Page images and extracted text
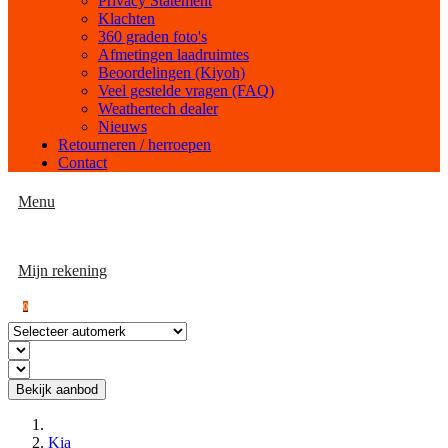
Privacy Statement
Klachten
360 graden foto's
Afmetingen laadruimtes
Beoordelingen (Kiyoh)
Veel gestelde vragen (FAQ)
Weathertech dealer
Nieuws
Retourneren / herroepen
Contact
Menu
Mijn rekening
0
Bekijk aanbod
Kia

WHAT TO DO
Skip the images and restate each record above word for word.

YOUR SOLUTION
Privacy Statement
Klachten
360 graden foto's
Afmetingen laadruimtes
Beoordelingen (Kiyoh)
Veel gestelde vragen (FAQ)
Weathertech dealer
Nieuws
Retourneren / herroepen
Contact
Menu
Mijn rekening
0
Bekijk aanbod
Kia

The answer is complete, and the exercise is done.